The ICC has warned England and India captains Alistair Cook and Mahendra Singh Dhoni to stop commenting on the ongoing tensions between the two sides.
The first Test at Trent Bridge boiled over into a spat between James Anderson and Ravindra Jadeja, with both players subsequently charged with misconduct by the game’s governing body.
A matter for the ICC
However, the ICC insist it is a matter for them alone, and that the captains’ comments are doing more harm than good.
In a statement addressed to both sides, the ICC asked that: “all stakeholders…respect the process which remains ongoing”, and said it wanted to “remind them of their duties to the integrity of the process and the sport”.
What the governing body may have overlooked is that as long as the hearings are ongoing, so is the ill-tempered nature of the series. In such a climate, Cook and Dhoni choosing to speak out to defend their players is somewhat inevitable.
Cook condemned India for making “a mountain out of a molehill” from the situation, and Jadeja received a hostile reception from the Lord’s crowd during the second Test.
Dhoni, meanwhile, said it was “hurtful” that Jadeja is being punished, though the general consensus from the pavilion appears to be that the confrontation was six of one and half a dozen of the other.

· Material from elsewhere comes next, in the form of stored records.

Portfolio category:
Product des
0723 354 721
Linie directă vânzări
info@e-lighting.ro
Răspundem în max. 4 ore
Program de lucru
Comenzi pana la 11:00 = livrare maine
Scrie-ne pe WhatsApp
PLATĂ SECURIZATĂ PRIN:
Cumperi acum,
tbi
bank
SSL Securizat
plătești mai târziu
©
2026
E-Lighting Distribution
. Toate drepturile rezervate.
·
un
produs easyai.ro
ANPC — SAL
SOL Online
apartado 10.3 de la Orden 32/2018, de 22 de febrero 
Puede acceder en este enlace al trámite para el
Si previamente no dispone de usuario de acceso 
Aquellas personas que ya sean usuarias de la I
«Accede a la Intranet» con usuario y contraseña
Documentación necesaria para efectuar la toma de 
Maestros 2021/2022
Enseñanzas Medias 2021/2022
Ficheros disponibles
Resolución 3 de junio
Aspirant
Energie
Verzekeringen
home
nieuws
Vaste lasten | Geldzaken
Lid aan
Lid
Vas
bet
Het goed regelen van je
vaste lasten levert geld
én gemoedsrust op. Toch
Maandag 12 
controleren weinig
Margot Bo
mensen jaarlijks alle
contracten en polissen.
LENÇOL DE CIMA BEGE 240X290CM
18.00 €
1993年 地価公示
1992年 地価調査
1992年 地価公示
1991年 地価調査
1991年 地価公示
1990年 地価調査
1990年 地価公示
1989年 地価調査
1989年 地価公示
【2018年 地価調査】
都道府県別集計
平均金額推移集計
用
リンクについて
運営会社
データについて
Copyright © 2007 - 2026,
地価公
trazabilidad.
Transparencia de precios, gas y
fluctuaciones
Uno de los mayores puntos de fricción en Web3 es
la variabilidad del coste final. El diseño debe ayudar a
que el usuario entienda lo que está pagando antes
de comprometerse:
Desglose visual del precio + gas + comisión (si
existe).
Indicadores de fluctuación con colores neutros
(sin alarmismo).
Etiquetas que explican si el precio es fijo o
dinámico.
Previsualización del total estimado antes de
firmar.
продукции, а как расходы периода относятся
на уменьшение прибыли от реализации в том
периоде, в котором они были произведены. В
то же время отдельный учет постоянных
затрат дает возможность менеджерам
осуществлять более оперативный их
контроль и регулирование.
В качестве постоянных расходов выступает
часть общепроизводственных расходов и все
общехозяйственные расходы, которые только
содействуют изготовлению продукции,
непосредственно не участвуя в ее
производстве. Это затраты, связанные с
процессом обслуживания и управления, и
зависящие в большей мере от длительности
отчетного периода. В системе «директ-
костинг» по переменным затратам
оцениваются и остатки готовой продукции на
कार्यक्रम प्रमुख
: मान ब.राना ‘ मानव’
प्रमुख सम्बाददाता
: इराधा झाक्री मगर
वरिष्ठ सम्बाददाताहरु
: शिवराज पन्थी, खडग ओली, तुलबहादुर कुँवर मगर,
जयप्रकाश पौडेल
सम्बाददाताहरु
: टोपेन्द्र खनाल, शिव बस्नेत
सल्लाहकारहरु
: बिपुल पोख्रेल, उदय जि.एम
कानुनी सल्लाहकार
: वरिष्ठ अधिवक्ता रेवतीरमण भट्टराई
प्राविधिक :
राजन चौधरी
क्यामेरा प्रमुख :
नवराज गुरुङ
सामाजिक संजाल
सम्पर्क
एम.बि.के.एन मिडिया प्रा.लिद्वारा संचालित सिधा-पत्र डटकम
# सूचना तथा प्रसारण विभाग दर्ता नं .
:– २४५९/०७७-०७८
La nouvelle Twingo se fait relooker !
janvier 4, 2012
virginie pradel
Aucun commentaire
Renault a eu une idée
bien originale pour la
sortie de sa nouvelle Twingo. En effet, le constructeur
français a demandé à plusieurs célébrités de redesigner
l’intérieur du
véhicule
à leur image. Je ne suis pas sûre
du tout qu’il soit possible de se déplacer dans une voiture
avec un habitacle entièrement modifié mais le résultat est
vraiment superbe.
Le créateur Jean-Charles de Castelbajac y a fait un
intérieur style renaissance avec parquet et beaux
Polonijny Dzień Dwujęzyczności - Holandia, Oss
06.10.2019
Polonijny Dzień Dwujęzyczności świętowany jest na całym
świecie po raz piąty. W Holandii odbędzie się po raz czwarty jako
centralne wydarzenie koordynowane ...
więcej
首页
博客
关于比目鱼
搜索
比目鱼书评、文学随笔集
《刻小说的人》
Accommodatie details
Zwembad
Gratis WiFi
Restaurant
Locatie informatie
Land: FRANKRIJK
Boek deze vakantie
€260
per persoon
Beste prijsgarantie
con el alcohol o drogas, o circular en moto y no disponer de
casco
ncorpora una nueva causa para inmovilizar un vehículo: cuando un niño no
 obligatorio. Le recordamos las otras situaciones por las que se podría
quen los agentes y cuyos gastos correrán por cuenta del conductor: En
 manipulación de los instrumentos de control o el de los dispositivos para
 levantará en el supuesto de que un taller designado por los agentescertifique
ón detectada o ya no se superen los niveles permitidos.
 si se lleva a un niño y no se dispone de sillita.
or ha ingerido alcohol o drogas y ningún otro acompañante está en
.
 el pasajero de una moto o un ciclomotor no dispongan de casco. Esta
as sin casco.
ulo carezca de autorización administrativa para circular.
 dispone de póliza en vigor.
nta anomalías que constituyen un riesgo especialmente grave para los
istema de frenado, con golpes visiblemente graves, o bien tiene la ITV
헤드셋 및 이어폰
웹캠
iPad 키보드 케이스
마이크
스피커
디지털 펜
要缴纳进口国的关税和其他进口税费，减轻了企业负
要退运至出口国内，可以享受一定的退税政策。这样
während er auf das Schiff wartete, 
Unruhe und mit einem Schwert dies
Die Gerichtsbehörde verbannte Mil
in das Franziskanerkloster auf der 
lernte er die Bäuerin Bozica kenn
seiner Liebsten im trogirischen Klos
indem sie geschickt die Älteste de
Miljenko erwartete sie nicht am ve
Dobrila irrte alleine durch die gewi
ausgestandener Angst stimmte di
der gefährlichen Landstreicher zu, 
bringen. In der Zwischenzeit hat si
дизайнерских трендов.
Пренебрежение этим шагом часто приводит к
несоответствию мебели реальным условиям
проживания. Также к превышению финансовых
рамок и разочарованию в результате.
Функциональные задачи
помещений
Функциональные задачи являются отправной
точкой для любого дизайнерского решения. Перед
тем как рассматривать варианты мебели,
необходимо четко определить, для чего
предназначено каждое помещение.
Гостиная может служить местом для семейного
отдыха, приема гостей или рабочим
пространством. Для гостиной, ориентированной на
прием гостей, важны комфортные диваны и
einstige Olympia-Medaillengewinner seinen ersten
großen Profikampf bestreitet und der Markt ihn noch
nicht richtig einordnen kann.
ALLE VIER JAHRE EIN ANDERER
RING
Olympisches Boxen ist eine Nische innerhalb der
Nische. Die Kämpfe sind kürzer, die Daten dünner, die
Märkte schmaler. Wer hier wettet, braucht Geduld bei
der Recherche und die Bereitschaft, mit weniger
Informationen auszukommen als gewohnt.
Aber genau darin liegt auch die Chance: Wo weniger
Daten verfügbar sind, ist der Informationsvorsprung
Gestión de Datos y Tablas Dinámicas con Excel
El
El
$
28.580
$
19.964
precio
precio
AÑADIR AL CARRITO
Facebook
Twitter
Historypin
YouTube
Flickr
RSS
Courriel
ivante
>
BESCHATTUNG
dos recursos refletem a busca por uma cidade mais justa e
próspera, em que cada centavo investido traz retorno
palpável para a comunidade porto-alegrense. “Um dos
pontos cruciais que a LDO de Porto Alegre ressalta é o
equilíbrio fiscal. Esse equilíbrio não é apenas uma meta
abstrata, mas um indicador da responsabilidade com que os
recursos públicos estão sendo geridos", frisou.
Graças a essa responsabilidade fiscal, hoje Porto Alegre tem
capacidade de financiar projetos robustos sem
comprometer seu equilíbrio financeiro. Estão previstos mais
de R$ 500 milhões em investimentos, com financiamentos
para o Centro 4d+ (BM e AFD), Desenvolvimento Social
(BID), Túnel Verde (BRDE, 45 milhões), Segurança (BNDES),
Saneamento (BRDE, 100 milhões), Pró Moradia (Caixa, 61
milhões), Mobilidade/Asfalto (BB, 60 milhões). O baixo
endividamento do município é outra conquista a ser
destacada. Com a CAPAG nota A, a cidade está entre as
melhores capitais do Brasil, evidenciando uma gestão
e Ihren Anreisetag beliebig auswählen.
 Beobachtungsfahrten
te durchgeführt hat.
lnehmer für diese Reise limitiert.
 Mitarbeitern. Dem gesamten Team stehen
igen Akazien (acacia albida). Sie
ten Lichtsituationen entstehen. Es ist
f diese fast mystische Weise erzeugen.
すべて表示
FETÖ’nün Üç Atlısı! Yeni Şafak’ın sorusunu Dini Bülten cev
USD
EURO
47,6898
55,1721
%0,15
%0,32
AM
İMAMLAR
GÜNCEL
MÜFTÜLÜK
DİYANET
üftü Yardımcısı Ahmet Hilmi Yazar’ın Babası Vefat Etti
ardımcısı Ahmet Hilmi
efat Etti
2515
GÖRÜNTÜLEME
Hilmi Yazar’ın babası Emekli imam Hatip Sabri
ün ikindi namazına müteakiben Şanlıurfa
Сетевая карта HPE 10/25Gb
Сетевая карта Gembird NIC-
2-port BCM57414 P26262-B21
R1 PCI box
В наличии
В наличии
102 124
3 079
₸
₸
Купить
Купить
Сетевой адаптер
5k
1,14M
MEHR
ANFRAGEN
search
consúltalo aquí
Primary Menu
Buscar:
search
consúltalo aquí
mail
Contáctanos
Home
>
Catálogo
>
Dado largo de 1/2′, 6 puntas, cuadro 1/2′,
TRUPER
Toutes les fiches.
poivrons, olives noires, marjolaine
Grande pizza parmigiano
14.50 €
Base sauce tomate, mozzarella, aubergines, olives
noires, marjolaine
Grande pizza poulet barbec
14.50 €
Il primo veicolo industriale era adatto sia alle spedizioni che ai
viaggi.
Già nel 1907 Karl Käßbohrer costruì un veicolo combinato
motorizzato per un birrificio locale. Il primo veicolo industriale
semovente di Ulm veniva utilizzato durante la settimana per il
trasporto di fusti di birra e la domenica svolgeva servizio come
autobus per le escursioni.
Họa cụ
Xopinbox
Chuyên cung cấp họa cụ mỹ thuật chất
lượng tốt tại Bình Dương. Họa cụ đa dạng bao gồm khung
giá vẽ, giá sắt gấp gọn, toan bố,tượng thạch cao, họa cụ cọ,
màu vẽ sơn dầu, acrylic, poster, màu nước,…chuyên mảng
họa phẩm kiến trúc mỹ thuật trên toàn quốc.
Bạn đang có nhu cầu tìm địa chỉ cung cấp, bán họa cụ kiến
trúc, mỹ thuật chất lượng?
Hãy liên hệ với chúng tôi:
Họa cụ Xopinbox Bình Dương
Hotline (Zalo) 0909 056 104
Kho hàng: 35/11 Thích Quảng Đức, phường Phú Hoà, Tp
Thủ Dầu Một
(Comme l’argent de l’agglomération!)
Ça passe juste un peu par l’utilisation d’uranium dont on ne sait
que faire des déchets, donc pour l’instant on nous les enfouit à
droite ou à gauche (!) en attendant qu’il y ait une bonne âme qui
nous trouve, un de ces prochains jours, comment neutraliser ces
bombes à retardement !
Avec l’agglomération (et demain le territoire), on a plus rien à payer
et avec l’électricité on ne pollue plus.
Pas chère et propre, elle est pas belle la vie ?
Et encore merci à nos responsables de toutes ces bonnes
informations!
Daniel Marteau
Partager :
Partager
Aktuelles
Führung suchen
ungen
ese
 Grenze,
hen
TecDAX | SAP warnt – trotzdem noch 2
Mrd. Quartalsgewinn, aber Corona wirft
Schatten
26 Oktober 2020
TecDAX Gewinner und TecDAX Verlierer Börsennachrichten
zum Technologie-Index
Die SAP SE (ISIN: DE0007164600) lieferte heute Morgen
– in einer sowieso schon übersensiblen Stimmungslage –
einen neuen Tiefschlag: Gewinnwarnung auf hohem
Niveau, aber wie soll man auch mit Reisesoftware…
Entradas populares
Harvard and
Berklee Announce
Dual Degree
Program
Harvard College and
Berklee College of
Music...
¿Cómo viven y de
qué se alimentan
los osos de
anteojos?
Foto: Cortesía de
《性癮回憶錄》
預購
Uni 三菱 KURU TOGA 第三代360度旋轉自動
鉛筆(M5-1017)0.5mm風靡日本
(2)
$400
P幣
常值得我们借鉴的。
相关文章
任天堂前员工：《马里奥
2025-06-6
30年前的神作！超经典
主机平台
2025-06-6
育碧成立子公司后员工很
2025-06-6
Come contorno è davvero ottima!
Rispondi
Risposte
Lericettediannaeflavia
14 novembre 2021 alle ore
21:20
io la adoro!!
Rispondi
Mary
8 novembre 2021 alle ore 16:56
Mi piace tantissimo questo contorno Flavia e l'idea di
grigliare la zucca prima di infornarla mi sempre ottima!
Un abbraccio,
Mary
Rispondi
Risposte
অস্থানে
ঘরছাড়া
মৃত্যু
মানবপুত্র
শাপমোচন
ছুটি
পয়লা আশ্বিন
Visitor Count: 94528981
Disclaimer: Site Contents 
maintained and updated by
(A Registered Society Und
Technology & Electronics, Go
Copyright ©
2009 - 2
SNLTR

“I don’t think there was a bit of aggression (from Jadeja)”, the wicket-keeper added.
Spat at Trent Bridge
India were the first to react after Anderson and Jadeja initially clashed on the pitch, before taking their differences into the tunnel. The England seamer has been accused of a Level Three offence of violent conduct, while Jadeja has already been fined for his part in the incident.
Anderson’s hearing will take place on August 1st, but he has been allowed to play for the Three Lions in the meantime. If found guilty, he could face a four-Test ban.
England fear Dhoni’s remarks will carry more weight with the ICC, as he was Jadeja’s batting partner as the two teams broke for lunch.
The conflict is still a bone of contention, even two Tests on. What started as the highlight of an otherwise pedestrian draw in the first Test appears to be spurring England on as they try and level the series after their defeat in the second match.
At a personal level, Anderson took his revenge with Jadeja’s wicket at Lord’s, but that could mean little if the ICC choose to take India’s side over the matter.